Severus raised an eyebrow and stirred his potion precisely four times, anti-clockwise.

“I’ve sent my Patronus twice, and nothing. It’s not like him.”

Severus nodded, sprinkled ground mugwort root onto the surface of the potion and stepped back. Hermione frowned. There was no invective. No commentary on the capriciousness of Potters from generation to generation, or that inconsiderate is as inconsiderate does.

There was only silence. Just. Silence.

The vague unease in her gut turned into a knot.

Fuck.

“What is it?” she asked.

“What is what?”

He didn’t meet her eyes. Double fuck.

The knot in her stomach rose to her chest.

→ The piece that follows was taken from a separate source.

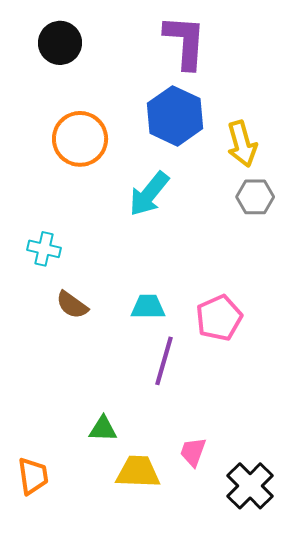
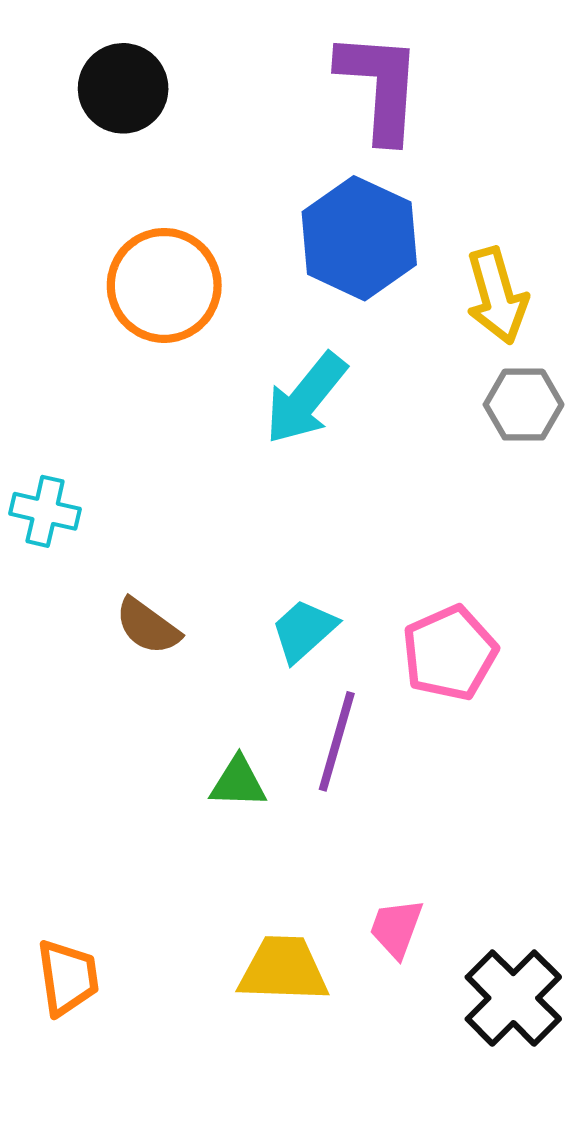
cyan cross: (44, 249) -> (45, 511), moved
cyan trapezoid: (148, 307) -> (304, 630), turned -42
green triangle: (103, 429) -> (238, 782), moved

“You’re keeping something from me,” she said. “Severus, what is it?”

He turned on his heel and walked out of the lab into the sitting room just beyond, Hermione right behind him. She sat on the sofa and waited while he rearranged the papers on his desk and scowled at the owl post he’d neglected to send out that morning. In years past, she would have hounded him, but a decade of friendship, first wary, then warm, taught her that where Severus was concerned, patience yielded far more fruit than shouting at the tree.

She could barely hear him when he finally spoke.

“I can’t reach Draco.”

Hermione let out the breath she’d been holding.

“Draco’s gone, too?”

He nodded. “It would appear so. It’s Lucius’s birthday next week, and I sent an owl to arrange dinner plans. He’s always been easy enough to contact. When the owl returned with my message still attached, I Flooed him. I received the same response you did when you tried to fire-call Potter.”

“How does the Floo-company lose two—”

“Hermione.” Severus’s voice was sharp and it cut through the head of steam she was well on her way to building up. “I checked in at the Ministry and then at Hogwarts. Nobody had any idea whom I was talking about. In fact, nobody could repeat back either name when I said it.”

“You mean, nobody at the Ministry or Hogwarts knows who Harry Potter and Draco Malfoy are?”

“That’s precisely what I mean.”

“That’s impossible.”

Severus laughed. “From your mouth to—” He gestured vaguely upward.

“As if you believe in a deity,” she scoffed.

“Who says I don’t?” He actually had the nerve to look affronted.

“Oh, come on, Severus. I’d have noticed.”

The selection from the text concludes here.